学生時代に図書館で借りて読んでたのだが、後半は返却期限が迫っていたかなにかでめちゃくちゃいい加減に読んでいたのがずーっと心にひっかかっていて、いつか読み直そうと思っていたのだった(単行本はブックオフの100円コーナーで何年も前に回収していた)。主人公のカフカ少年がセックスをした翌日にシャワーを浴びていてペニスが痛くなる、という箇所だけ異常によく覚えていた(しかし、そうなる経緯は完全に忘却)。

手法的にもいろいろと仕掛けが仕込まれた作品で、自分も学生時代から比べたら多少は本が読めるようになっているし、知恵も蓄えていたのでまた違った読み方ができるようになっている。とくにベートーヴェンの《大公トリオ》について喫茶店のマスターが講釈を垂れるシークエンス(これもよく覚えていた)では、重要キャラクターである星野青年の役割がこの曲を献呈されたルドルフ大公の役割とオーヴァーラップするようで、なるほど、だから《大公トリオ》だったのか、と感心する。
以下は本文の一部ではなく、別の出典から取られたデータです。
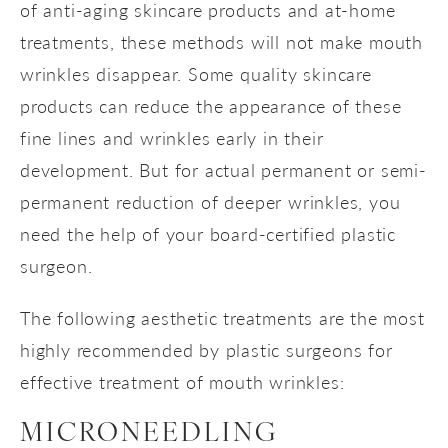
of anti-aging skincare products and at-home
treatments, these methods will not make mouth
wrinkles disappear. Some quality skincare
products can reduce the appearance of these
fine lines and wrinkles early in their
development. But for actual permanent or semi-
permanent reduction of deeper wrinkles, you
need the help of your board-certified plastic
surgeon.
The following aesthetic treatments are the most
highly recommended by plastic surgeons for
effective treatment of mouth wrinkles:
MICRONEEDLING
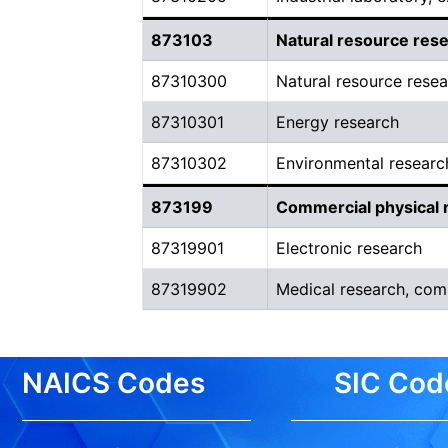
873103
Natural resource res
87310300
Natural resource rese
87310301
Energy research
87310302
Environmental researc
873199
Commercial physical 
87319901
Electronic research
87319902
Medical research, com
NAICS Codes
SIC Cod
ひょっとするとコレが最高傑作か? 河合隼雄的な精神分析のアイデアが根底にあり、暗喩的な(か、どうかもはっきりしないのだが)近親相姦が描かれるなどかなり気持ち悪い話ではあるのだが、ギリシア文学や日本の古典文学(『雨月物語』の引用とかここでもやってんのね)を引き込んでくるやり方は、20世紀文学っぽい。地理的な移動距離の長さも村上春樹の作品中で最大規模なのではないか。何年も前の話になるけれど仕事で四国の高速道路を走らせる機会を得ていたから、その距離感も体験ベースで理解できる。